Understanding the Derivative of F(x, y, z) = tanh (x+2y+3z)

[makyol]

f(x, y, z) ?

Hey there,

Sorry for the title, but i cannot find any appropriate one for it, here is my question!

If f(x, y, z) = tanh (x+2y+3z) => fx =?(what is the derivative of f(x, y, z) with respect to x?)

Actually, i know the answer but i do not get the idea! In case it might help, the answer is that: sech^2(x+2y+3z)

So, as i said, can someone explain it to me? How can they reach this answer? Thanks!

 

[Mark44]

Hey there,

Sorry for the title, but i cannot find any appropriate one for it, here is my question!

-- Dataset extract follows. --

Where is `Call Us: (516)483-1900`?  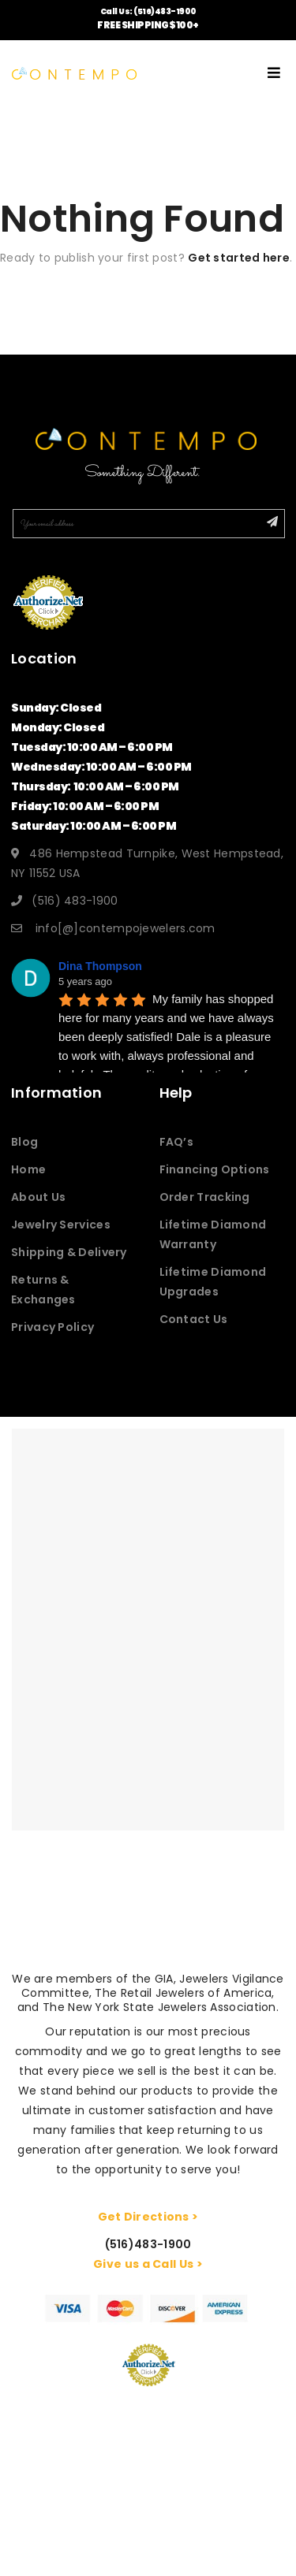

If f(x, y, z) = tanh (x+2y+3z) => fx =?(what is the derivative of f(x, y, z) with respect to x?)

Actually, i know the answer but i do not get the idea! In case it might help, the answer is that: sech^2(x+2y+3z)

So, as i said, can someone explain it to me? How can they reach this answer? Thanks!

What you want is the partial derivative with respect to x. And you'll need the chain rule here, which looks something like this.
$$\frac{\partial tanh(u)}{\partial x} = \frac{\partial tanh(u)}{\partial u} \cdot \frac{\partial u}{\partial x}$$

 

[makyol]

Oh, i see now, i made a dummy mistake. Thank you for your quick reply!